EXERCISE REQUIREMENTS: Make an exact copy of every entry, from the first line to the last.

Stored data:

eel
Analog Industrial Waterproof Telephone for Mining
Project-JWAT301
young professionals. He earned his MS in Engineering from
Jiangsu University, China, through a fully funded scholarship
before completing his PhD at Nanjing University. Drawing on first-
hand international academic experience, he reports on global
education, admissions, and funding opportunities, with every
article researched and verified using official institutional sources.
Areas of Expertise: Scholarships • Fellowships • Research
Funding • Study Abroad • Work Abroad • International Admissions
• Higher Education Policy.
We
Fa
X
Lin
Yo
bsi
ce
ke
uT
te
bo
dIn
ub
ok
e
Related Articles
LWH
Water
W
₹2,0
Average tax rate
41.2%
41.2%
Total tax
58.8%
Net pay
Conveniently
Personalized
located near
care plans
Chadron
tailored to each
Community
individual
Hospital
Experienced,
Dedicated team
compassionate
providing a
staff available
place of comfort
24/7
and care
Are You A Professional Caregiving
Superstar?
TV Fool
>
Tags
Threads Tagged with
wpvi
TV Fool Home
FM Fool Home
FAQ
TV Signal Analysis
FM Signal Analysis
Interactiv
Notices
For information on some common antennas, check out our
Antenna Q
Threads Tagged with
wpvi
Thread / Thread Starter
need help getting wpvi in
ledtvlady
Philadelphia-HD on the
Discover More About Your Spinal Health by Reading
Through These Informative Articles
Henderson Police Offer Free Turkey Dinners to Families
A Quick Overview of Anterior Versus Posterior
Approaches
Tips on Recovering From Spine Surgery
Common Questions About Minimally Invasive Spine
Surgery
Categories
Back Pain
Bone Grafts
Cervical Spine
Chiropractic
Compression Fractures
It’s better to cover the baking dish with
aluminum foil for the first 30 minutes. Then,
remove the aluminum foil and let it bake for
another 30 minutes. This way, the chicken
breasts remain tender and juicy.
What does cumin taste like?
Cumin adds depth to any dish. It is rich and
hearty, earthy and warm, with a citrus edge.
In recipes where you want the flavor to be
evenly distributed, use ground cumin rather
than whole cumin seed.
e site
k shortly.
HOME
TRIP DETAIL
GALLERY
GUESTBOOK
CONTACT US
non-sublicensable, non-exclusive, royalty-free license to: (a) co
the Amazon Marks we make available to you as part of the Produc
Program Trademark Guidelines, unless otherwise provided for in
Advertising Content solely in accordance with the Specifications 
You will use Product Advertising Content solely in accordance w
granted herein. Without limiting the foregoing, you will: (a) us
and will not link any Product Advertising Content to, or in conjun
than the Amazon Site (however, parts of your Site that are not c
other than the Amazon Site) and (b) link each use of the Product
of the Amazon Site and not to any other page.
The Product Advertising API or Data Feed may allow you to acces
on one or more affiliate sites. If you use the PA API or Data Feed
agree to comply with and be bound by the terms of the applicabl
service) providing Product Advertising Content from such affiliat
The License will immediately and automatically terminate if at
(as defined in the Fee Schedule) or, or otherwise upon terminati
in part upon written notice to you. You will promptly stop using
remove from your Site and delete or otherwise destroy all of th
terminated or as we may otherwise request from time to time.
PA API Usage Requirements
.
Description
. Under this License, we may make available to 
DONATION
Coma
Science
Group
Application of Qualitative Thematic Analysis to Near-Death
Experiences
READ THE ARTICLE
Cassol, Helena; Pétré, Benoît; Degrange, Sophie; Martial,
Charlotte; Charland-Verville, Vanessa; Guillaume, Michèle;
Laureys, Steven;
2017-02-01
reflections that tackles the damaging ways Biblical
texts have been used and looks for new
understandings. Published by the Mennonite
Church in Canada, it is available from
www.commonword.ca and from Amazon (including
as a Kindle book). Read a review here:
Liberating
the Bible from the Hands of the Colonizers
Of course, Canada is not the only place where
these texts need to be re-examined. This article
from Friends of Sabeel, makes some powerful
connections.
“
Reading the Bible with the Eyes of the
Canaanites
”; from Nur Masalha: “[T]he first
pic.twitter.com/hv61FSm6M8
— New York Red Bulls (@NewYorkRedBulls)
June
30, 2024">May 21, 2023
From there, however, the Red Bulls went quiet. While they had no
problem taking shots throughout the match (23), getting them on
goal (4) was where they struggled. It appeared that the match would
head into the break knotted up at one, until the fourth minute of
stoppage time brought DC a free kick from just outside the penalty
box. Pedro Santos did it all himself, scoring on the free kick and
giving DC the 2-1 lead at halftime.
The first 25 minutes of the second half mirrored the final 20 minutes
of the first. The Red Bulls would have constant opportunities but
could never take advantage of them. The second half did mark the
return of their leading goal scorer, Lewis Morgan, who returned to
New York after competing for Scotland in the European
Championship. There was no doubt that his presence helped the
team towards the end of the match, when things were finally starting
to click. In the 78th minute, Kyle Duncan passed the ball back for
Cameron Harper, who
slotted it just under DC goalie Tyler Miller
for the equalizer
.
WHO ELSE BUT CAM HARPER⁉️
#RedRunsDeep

RESPONSE TO THIS TASK:
eel
Analog Industrial Waterproof Telephone for Mining
Project-JWAT301
young professionals. He earned his MS in Engineering from
Jiangsu University, China, through a fully funded scholarship
before completing his PhD at Nanjing University. Drawing on first-
hand international academic experience, he reports on global
education, admissions, and funding opportunities, with every
article researched and verified using official institutional sources.
Areas of Expertise: Scholarships • Fellowships • Research
Funding • Study Abroad • Work Abroad • International Admissions
• Higher Education Policy.
We
Fa
X
Lin
Yo
bsi
ce
ke
uT
te
bo
dIn
ub
ok
e
Related Articles
LWH
Water
W
₹2,0
Average tax rate
41.2%
41.2%
Total tax
58.8%
Net pay
Conveniently
Personalized
located near
care plans
Chadron
tailored to each
Community
individual
Hospital
Experienced,
Dedicated team
compassionate
providing a
staff available
place of comfort
24/7
and care
Are You A Professional Caregiving
Superstar?
TV Fool
>
Tags
Threads Tagged with
wpvi
TV Fool Home
FM Fool Home
FAQ
TV Signal Analysis
FM Signal Analysis
Interactiv
Notices
For information on some common antennas, check out our
Antenna Q
Threads Tagged with
wpvi
Thread / Thread Starter
need help getting wpvi in
ledtvlady
Philadelphia-HD on the
Discover More About Your Spinal Health by Reading
Through These Informative Articles
Henderson Police Offer Free Turkey Dinners to Families
A Quick Overview of Anterior Versus Posterior
Approaches
Tips on Recovering From Spine Surgery
Common Questions About Minimally Invasive Spine
Surgery
Categories
Back Pain
Bone Grafts
Cervical Spine
Chiropractic
Compression Fractures
It’s better to cover the baking dish with
aluminum foil for the first 30 minutes. Then,
remove the aluminum foil and let it bake for
another 30 minutes. This way, the chicken
breasts remain tender and juicy.
What does cumin taste like?
Cumin adds depth to any dish. It is rich and
hearty, earthy and warm, with a citrus edge.
In recipes where you want the flavor to be
evenly distributed, use ground cumin rather
than whole cumin seed.
e site
k shortly.
HOME
TRIP DETAIL
GALLERY
GUESTBOOK
CONTACT US
non-sublicensable, non-exclusive, royalty-free license to: (a) co
the Amazon Marks we make available to you as part of the Produc
Program Trademark Guidelines, unless otherwise provided for in
Advertising Content solely in accordance with the Specifications 
You will use Product Advertising Content solely in accordance w
granted herein. Without limiting the foregoing, you will: (a) us
and will not link any Product Advertising Content to, or in conjun
than the Amazon Site (however, parts of your Site that are not c
other than the Amazon Site) and (b) link each use of the Product
of the Amazon Site and not to any other page.
The Product Advertising API or Data Feed may allow you to acces
on one or more affiliate sites. If you use the PA API or Data Feed
agree to comply with and be bound by the terms of the applicabl
service) providing Product Advertising Content from such affiliat
The License will immediately and automatically terminate if at
(as defined in the Fee Schedule) or, or otherwise upon terminati
in part upon written notice to you. You will promptly stop using
remove from your Site and delete or otherwise destroy all of th
terminated or as we may otherwise request from time to time.
PA API Usage Requirements
.
Description
. Under this License, we may make available to 
DONATION
Coma
Science
Group
Application of Qualitative Thematic Analysis to Near-Death
Experiences
READ THE ARTICLE
Cassol, Helena; Pétré, Benoît; Degrange, Sophie; Martial,
Charlotte; Charland-Verville, Vanessa; Guillaume, Michèle;
Laureys, Steven;
2017-02-01
reflections that tackles the damaging ways Biblical
texts have been used and looks for new
understandings. Published by the Mennonite
Church in Canada, it is available from
www.commonword.ca and from Amazon (including
as a Kindle book). Read a review here:
Liberating
the Bible from the Hands of the Colonizers
Of course, Canada is not the only place where
these texts need to be re-examined. This article
from Friends of Sabeel, makes some powerful
connections.
“
Reading the Bible with the Eyes of the
Canaanites
”; from Nur Masalha: “[T]he first
pic.twitter.com/hv61FSm6M8
— New York Red Bulls (@NewYorkRedBulls)
June
30, 2024">May 21, 2023
From there, however, the Red Bulls went quiet. While they had no
problem taking shots throughout the match (23), getting them on
goal (4) was where they struggled. It appeared that the match would
head into the break knotted up at one, until the fourth minute of
stoppage time brought DC a free kick from just outside the penalty
box. Pedro Santos did it all himself, scoring on the free kick and
giving DC the 2-1 lead at halftime.
The first 25 minutes of the second half mirrored the final 20 minutes
of the first. The Red Bulls would have constant opportunities but
could never take advantage of them. The second half did mark the
return of their leading goal scorer, Lewis Morgan, who returned to
New York after competing for Scotland in the European
Championship. There was no doubt that his presence helped the
team towards the end of the match, when things were finally starting
to click. In the 78th minute, Kyle Duncan passed the ball back for
Cameron Harper, who
slotted it just under DC goalie Tyler Miller
for the equalizer
.
WHO ELSE BUT CAM HARPER⁉️
#RedRunsDeep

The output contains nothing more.